Natives of northeastern Pennsylvania may be familiar with the story of Frances Slocum who, at the age of five, was kidnapped by Indians and taken to Indiana where she lived for 60 years as a Miami Indian Queen known as Maconaquah. Frances would never see her parents again, but thanks to the persistence of her siblings, she was reunited with them in 1837.
Bachman has been spearheading an effort to bring a historically accurate video account of the life of Frances Slocum to elementary and secondary schools in both Pennsylvania and Indiana.

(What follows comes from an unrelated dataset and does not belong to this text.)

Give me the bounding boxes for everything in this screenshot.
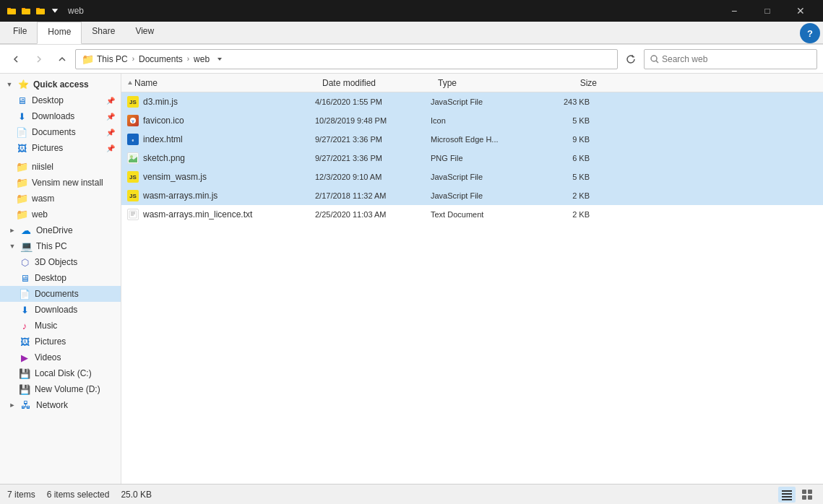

According to Bachman, bringing this story to life in film presented unique challenges from casting of characters to selection of locations for historically accurate depictions of the time period. “Frances Slocum…Lost Daughter of Wyoming,” is a work in progress with scripting completed and initial shooting begun. Historical accuracy in both content and location shooting is a prime focus of this presentation.

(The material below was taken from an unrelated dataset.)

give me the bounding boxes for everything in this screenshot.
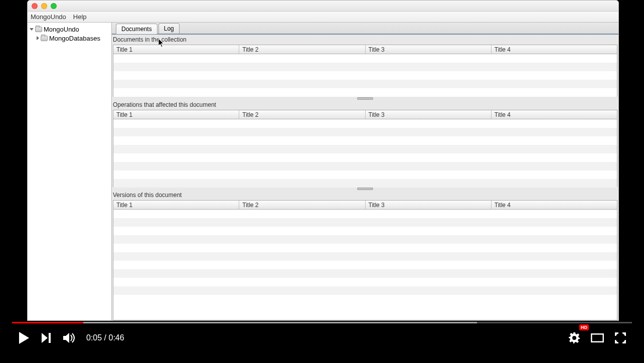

The film project will carry with it a teacher’s study guide developed by the author. Upon completion, the finished product will also be offered to regional museums and historical societies where the author’s previous film projects have been received. Additional consideration will be given to the issues of promoting the finished television program and arranging for a combination of public and commercial television airing of the piece.
Bachman earned his B.F.A. and M.A. in Communication Arts from the New York Institute of Technology. He has been an instructor at the Wilkes-Barre campus since 2002 where he teaches a variety of communication courses from speech communication to organizational communications and mass media and society.